I like Lawrence's comment about showing some respect for the work that lets you stay alive.
i found something interesting in a profile on one commune (they weren't anarchist, but described themselves as 'egalitarian'). When they formed, they expected to have difficulty getting people to do the 'dirty work', so they thought up all manner of complications to compensate for the jobs people didn't volunteer for. What they found was that once their population grew to a given point, people just did what was needed, negotiating amongst themselves as necessary to get bodies when and where they were needed. Eventually, they just abandoned the labour accounts as a waste of effort.
This shouldn't be surprising, we all have daily tasks we enjoy, that we tolerate, and that we despise; and those personal perceptions are different between everyone. I like mucking in the garden, i'll muck out the sewers once in a while without complaint, but i hate washing windows - but someone else relishes a clean window and runs screaming from earthworms.
There is something to be said of social conditioning here too.
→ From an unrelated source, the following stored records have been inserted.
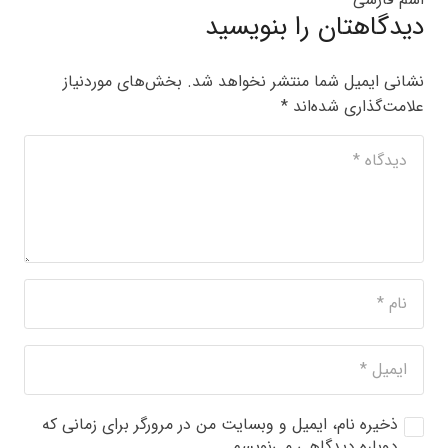
دیدگاهتان را بنویسید
نشانی ایمیل شما منتشر نخواهد شد.
بخش‌های موردنیاز
علامت‌گذاری شده‌اند
*
ذخیره نام، ایمیل و وبسایت من در مرورگر برای زمانی که
دوباره دیدگاهی می‌نویسم.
City people, i've found, are conditioned to expect that basic civil services will be provided by some level of authority; if something needs done, their default mode of action is to petition various authorities to 'do something'. The further people are from centers of power and authority, the more haphazard are the provision of services by those authorities, and the more indifferent the responses of those authorities to enfringements upon that authority; so when something needs done, people may be inclined to say 'fuck it, i'll do it myself.'
(It should be noted that some communities in the heart of major cities, are as far from the seats of power as any rural backwater, with the result that services are haphazard but the monopoly of violence is ever near and immediate.)